Top of EXTRACTED MATERIAL

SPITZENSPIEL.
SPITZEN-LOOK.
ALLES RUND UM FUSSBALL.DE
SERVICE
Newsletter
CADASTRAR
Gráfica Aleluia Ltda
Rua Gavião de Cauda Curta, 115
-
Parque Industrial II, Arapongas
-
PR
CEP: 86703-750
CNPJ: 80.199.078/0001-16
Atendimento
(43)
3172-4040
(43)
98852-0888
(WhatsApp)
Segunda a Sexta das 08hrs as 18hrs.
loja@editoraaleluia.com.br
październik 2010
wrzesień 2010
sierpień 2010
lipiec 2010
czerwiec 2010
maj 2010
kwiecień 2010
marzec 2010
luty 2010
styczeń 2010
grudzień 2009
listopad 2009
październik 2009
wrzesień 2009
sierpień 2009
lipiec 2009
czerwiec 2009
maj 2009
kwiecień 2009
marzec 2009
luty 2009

Bottom of EXTRACTED MATERIAL
Top of EXTRACTED MATERIAL

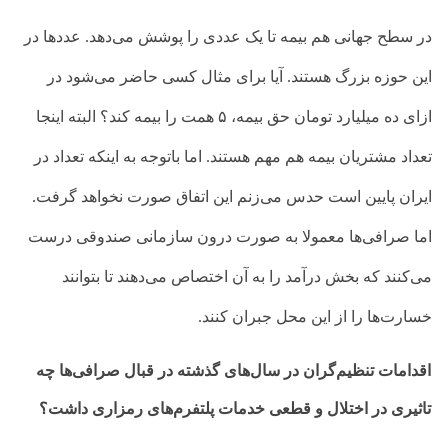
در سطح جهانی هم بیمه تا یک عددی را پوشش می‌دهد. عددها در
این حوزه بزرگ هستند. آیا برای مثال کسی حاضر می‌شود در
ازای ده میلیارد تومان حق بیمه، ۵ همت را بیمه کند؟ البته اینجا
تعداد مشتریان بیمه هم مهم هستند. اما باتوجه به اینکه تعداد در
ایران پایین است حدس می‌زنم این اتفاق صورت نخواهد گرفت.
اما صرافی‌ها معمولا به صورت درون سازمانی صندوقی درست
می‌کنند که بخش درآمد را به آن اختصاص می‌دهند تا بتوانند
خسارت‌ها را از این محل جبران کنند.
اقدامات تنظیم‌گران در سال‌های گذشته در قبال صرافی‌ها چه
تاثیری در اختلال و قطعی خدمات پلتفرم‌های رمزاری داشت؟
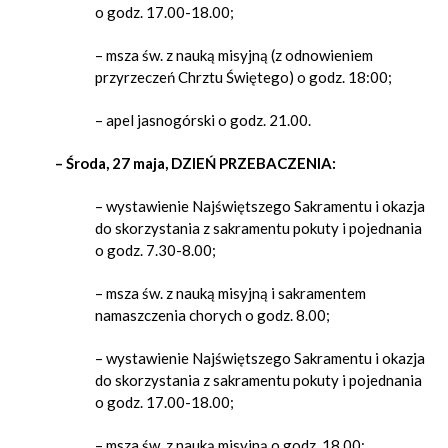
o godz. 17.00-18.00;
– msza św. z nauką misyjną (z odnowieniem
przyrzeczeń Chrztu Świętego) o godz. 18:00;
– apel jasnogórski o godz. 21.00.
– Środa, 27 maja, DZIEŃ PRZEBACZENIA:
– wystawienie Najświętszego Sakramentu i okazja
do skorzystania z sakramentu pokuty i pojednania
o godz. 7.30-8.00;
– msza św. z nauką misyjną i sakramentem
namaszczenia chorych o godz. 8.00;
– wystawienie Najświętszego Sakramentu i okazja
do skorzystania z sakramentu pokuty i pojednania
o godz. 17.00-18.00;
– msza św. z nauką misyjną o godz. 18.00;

Bottom of EXTRACTED MATERIAL

● ASSIGNMENT
In the data above, retype only the stretch from the line with "خسارت‌ها را از این محل جبران کنند." through the line with "o godz. 18.00;", word for word, and skip any pictures.

● SOLVED EXERCISE
خسارت‌ها را از این محل جبران کنند.
اقدامات تنظیم‌گران در سال‌های گذشته در قبال صرافی‌ها چه
تاثیری در اختلال و قطعی خدمات پلتفرم‌های رمزاری داشت؟
o godz. 17.00-18.00;
– msza św. z nauką misyjną (z odnowieniem
przyrzeczeń Chrztu Świętego) o godz. 18:00;
– apel jasnogórski o godz. 21.00.
– Środa, 27 maja, DZIEŃ PRZEBACZENIA:
– wystawienie Najświętszego Sakramentu i okazja
do skorzystania z sakramentu pokuty i pojednania
o godz. 7.30-8.00;
– msza św. z nauką misyjną i sakramentem
namaszczenia chorych o godz. 8.00;
– wystawienie Najświętszego Sakramentu i okazja
do skorzystania z sakramentu pokuty i pojednania
o godz. 17.00-18.00;
– msza św. z nauką misyjną o godz. 18.00;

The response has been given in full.